Protein Assembly with PLASS¶
The basic idea with any transcriptome or metatranscriptome assembly is you feed in your reads and you get out a bunch of contigs that represent transcripts, or stretches of RNA present in the reads. You run a transcriptome assembly program using the adapter & k-mer trimmed reads as input and get out a pile of assembled RNA.
Most assemblers work in nucleotide space. This means that they find direct overlaps between the As, Ts, Cs, and Gs in the reads and use information about those overlaps to make contigs. Although this is a powerful method, it often fails when:
- There is sequencing errors
- There are repetitive regions
- There is strain variation
When assembly fails, contigs either break or don't assemble at all.
Given that nucleotide sequences are far more variable than protein sequences (third base pair wobble in strain variation in particular), assembling in amino acid space can overcome a lot of the difficulties encountered when assembling in nucleotide space.

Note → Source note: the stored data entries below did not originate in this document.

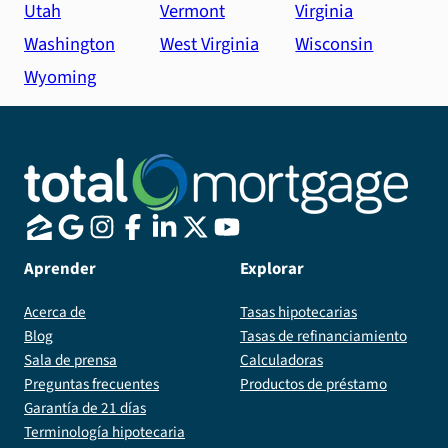
Utah
Vermont
Virginia
Washington
West Virginia
Wisconsin
Wyoming
Aprender
Explorar
Acerca de
Tasas hipotecarias
Blog
Tasas de refinanciamiento
Sala de prensa
Calculadoras
Preguntas frecuentes
Productos de préstamo
Garantía de 21 días
Terminología hipotecaria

PLASS is a new assembler that assembles in amino acid space. Unlike many other assemblers, including Trinity, it does not have built in error correction and so it is best to adapter and k-mer trim the reads before using it. It sometimes performs better than nucleotide assemblers and so is good to test on samples to see what type of improvement it can give.
Quickstart¶
Run PLASS via the Protein Assembly workflow or via the plass_assemble subworkflow. These workflows will run preprocessing and kmer-trimming for you prior to assembly, and may run additional downstream steps. To run PLASS as a standalone program, see "Advanced Usage" section below.
elvers examples/nema.yaml plass_assemble
PLASS Command¶
On the command line, the command elvers runs is approximately:
plass assemble input_1.fq input_2.fq \
outputi_plass.fasta --threads snakemake.threads extra_params
Output files:¶
Your main output directory will be determined by your config file: by default it is BASENAME_out
(you specify BASENAME).
PLASS will output files in the assembly
subdirectory of this output directory. The fasta file will be BASENAME_plass.fasta
.
Modifying Params for PLASS:¶
Be sure to set up your sample info and build a configfile first (see Understanding and Configuring Workflows).
To see the available parameters for the plass
rule, run
elvers config plass --print_params
This will print the following:
#################### plass ####################
plass:
input_kmer_trimmed: true
input_trimmomatic_trimmed: false
add_single_to_paired: false # would you like to add the orphaned reads to the plass assembly?
extra: ''
#####################################################
Within the Protein Assembly workflow or the plass_assemble subworkflow, these options enable you to choose kmer-trimmed, quality-trimmed, or raw sequencing data as input. We recommend using kmer-trimmed reads as input. If both input_kmer_trimmed
and input_trimmomatic_trimmed
are False
, we will just use raw reads from the samples.tsv
file.
In addition to changing parameters we've specifically enabled, you can modify the extra
param to pass any extra plass parameters, e.g.:
extra: '--someflag someparam --someotherflag thatotherparam'
See the PLASS documentation to learn more about the parameters you can pass to PLASS
.
Be sure the modified lines go into the config file you're using to run elvers
(see Understanding and Configuring Workflows).
Advanced Usage: Running PLASS as a standalone rule¶
You can run plass as a standalone rule, instead of withing a larger elvers
workflow. However, to do this, you need to make sure the input files are available.
For plass, the default input files are kmer-trimmed input data (e.g. output of khmer).
If you've already done this, you can run:
elvers my_config plass
If not, you can run the prior steps at the same time to make sure khmer can find these input files:
elvers my_config get_data trimmomatic khmer plass
Snakemake Rules¶
We wrote a PLASS snakemake wrapper to run PLASS via snakemake. This wrapper has not yet been submitted to the snakemake-wrappers repository, but feel free to use it as needed.
For snakemake afficionados, see our PLASS rule on github.